> _DIRECTIONS FOR THIS TASK_: Read the entries below and pull out each line with the string "refresh".

> _GIVEN DATA_:
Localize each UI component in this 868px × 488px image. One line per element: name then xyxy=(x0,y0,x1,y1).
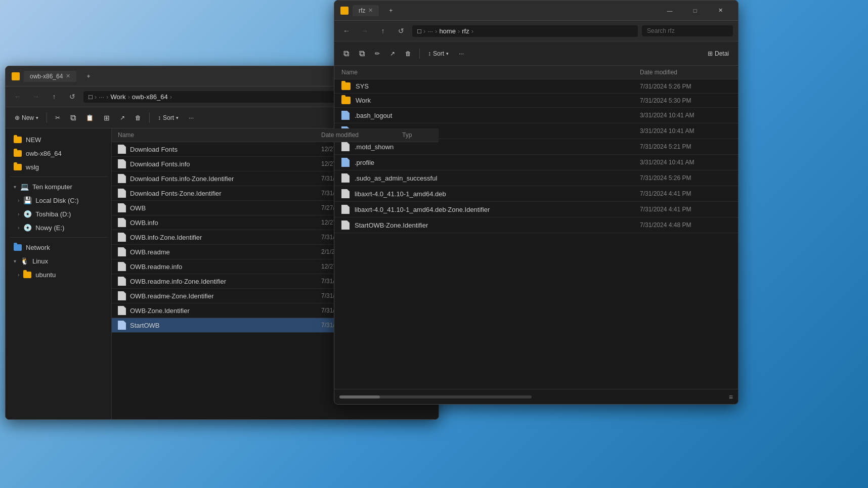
file-icon xyxy=(118,218,126,227)
scrollbar-track-rfz[interactable] xyxy=(339,395,532,398)
file-row-libaxrt[interactable]: libaxrt-4.0_41.10-1_amd64.deb 7/31/2024 … xyxy=(334,186,738,202)
tab-add-rfz[interactable]: + xyxy=(383,5,399,16)
share-button-rfz[interactable]: ↗ xyxy=(386,48,399,59)
sidebar-item-toshiba[interactable]: › 💿 Toshiba (D:) xyxy=(8,207,109,220)
share-button[interactable]: ↗ xyxy=(116,112,129,123)
file-name: OWB.info·Zone.Identifier xyxy=(130,234,321,241)
file-icon xyxy=(118,189,126,198)
more-btn-rfz[interactable]: ··· xyxy=(427,27,433,35)
file-row-work[interactable]: Work 7/31/2024 5:30 PM xyxy=(334,94,738,108)
more-btn-owb[interactable]: ··· xyxy=(99,93,104,101)
paste-button[interactable]: 📋 xyxy=(82,112,98,123)
sidebar-item-linux[interactable]: ▾ 🐧 Linux xyxy=(8,254,109,268)
window-icon-owb xyxy=(12,72,20,80)
cut-icon: ✂ xyxy=(55,114,60,121)
sort-button-rfz[interactable]: ↕ Sort ▾ xyxy=(424,48,453,59)
list-view-icon-rfz[interactable]: ≡ xyxy=(729,393,733,401)
sidebar-divider1 xyxy=(10,176,107,177)
sidebar-item-ubuntu[interactable]: › ubuntu xyxy=(8,268,109,281)
tab-close-owb[interactable]: ✕ xyxy=(66,73,70,79)
file-name: Download Fonts.info·Zone.Identifier xyxy=(130,175,321,183)
header-name: Name xyxy=(118,131,321,139)
breadcrumb-rfz-folder[interactable]: rfz xyxy=(462,27,469,35)
sidebar-label-new: NEW xyxy=(26,136,41,144)
file-date-libaxrt-zone: 7/31/2024 4:41 PM xyxy=(640,206,731,213)
sort-button[interactable]: ↕ Sort ▾ xyxy=(154,112,183,123)
file-name: OWB.readme xyxy=(130,248,321,256)
header-name-rfz: Name xyxy=(341,69,640,76)
search-box-rfz[interactable]: Search rfz xyxy=(642,25,733,36)
refresh-button-rfz[interactable]: ↺ xyxy=(394,24,408,38)
scrollbar-thumb-rfz[interactable] xyxy=(339,395,380,398)
copy-path-button-rfz[interactable]: ⧉ xyxy=(339,47,353,60)
file-name: OWB xyxy=(130,204,321,212)
tab-close-rfz[interactable]: ✕ xyxy=(368,7,373,14)
back-button-owb[interactable]: ← xyxy=(11,90,25,104)
more-options-button[interactable]: ··· xyxy=(185,112,198,123)
doc-icon-profile xyxy=(341,158,350,167)
file-row-sys[interactable]: SYS 7/31/2024 5:26 PM xyxy=(334,79,738,94)
back-button-rfz[interactable]: ← xyxy=(339,24,354,38)
rename-button-rfz[interactable]: ✏ xyxy=(371,48,384,59)
computer-icon: 💻 xyxy=(20,183,29,191)
file-row-sudo[interactable]: .sudo_as_admin_successful 7/31/2024 5:26… xyxy=(334,170,738,186)
folder-icon-ubuntu xyxy=(23,272,31,278)
ai-button[interactable]: ⊞ xyxy=(100,112,114,124)
sidebar-item-network[interactable]: Network xyxy=(8,241,109,254)
file-row-bash-logout[interactable]: .bash_logout 3/31/2024 10:41 AM xyxy=(334,108,738,123)
cut-button[interactable]: ✂ xyxy=(51,112,64,123)
file-name: Download Fonts·Zone.Identifier xyxy=(130,190,321,197)
sidebar-label-toshiba: Toshiba (D:) xyxy=(35,210,71,218)
share-icon: ↗ xyxy=(120,114,125,121)
file-icon xyxy=(118,277,126,286)
sidebar-owb: NEW owb-x86_64 wslg ▾ 💻 Ten komputer › xyxy=(6,128,112,419)
minimize-button-rfz[interactable]: — xyxy=(658,3,681,19)
breadcrumb-work[interactable]: Work xyxy=(110,93,125,101)
tab-owb[interactable]: owb-x86_64 ✕ xyxy=(24,71,76,82)
sidebar-item-local-disk[interactable]: › 💾 Local Disk (C:) xyxy=(8,194,109,207)
sidebar-label-owb: owb-x86_64 xyxy=(26,150,62,157)
breadcrumb-owb-folder[interactable]: owb-x86_64 xyxy=(132,93,168,101)
paste-icon: 📋 xyxy=(86,114,94,121)
file-name: OWB.readme·Zone.Identifier xyxy=(130,292,321,300)
file-row-profile[interactable]: .profile 3/31/2024 10:41 AM xyxy=(334,155,738,170)
breadcrumb-owb[interactable]: □ › ··· › Work › owb-x86_64 › xyxy=(83,91,338,103)
copy-button[interactable]: ⧉ xyxy=(66,111,80,124)
file-name: Download Fonts.info xyxy=(130,160,321,168)
forward-button-rfz[interactable]: → xyxy=(358,24,372,38)
refresh-button-owb[interactable]: ↺ xyxy=(65,90,79,104)
delete-button[interactable]: 🗑 xyxy=(131,112,145,123)
copy-button-rfz[interactable]: ⧉ xyxy=(355,47,369,60)
new-button[interactable]: ⊕ New ▾ xyxy=(11,112,42,123)
sidebar-item-computer[interactable]: ▾ 💻 Ten komputer xyxy=(8,180,109,193)
separator-rfz xyxy=(419,49,420,59)
sidebar-divider2 xyxy=(10,237,107,238)
file-name: OWB.info xyxy=(130,219,321,227)
breadcrumb-rfz[interactable]: □ › ··· › home › rfz › xyxy=(412,25,638,37)
delete-button-rfz[interactable]: 🗑 xyxy=(401,48,415,59)
sidebar-item-new[interactable]: NEW xyxy=(8,133,109,146)
sort-icon-rfz: ↕ xyxy=(428,50,431,57)
chevron-right-icon-nowy: › xyxy=(18,225,19,231)
close-button-rfz[interactable]: ✕ xyxy=(709,3,732,19)
file-name: OWB.readme.info xyxy=(130,263,321,271)
sidebar-item-owb[interactable]: owb-x86_64 xyxy=(8,147,109,160)
breadcrumb-home[interactable]: home xyxy=(439,27,456,35)
sidebar-item-wslg[interactable]: wslg xyxy=(8,160,109,173)
maximize-button-rfz[interactable]: □ xyxy=(683,3,707,19)
sidebar-label-local-disk: Local Disk (C:) xyxy=(35,197,78,204)
up-button-owb[interactable]: ↑ xyxy=(47,90,61,104)
view-icon-rfz: □ xyxy=(417,27,421,35)
tab-add-owb[interactable]: + xyxy=(80,71,96,82)
file-icon-startowb xyxy=(118,321,126,330)
file-row-startowb-zone[interactable]: StartOWB·Zone.Identifier 7/31/2024 4:48 … xyxy=(334,217,738,233)
tab-rfz[interactable]: rfz ✕ xyxy=(353,5,379,16)
more-options-button-rfz[interactable]: ··· xyxy=(455,48,468,59)
file-row-libaxrt-zone[interactable]: libaxrt-4.0_41.10-1_amd64.deb·Zone.Ident… xyxy=(334,202,738,217)
file-name-download-fonts: Download Fonts xyxy=(130,146,321,153)
forward-button-owb[interactable]: → xyxy=(29,90,43,104)
file-icon xyxy=(118,262,126,271)
sidebar-item-nowy[interactable]: › 💿 Nowy (E:) xyxy=(8,221,109,234)
details-button-rfz[interactable]: ⊞ Detai xyxy=(704,48,733,59)
up-button-rfz[interactable]: ↑ xyxy=(376,24,390,38)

> _SOLUTION_:
refresh-button-rfz[interactable]: ↺ xyxy=(394,24,408,38)
refresh-button-owb[interactable]: ↺ xyxy=(65,90,79,104)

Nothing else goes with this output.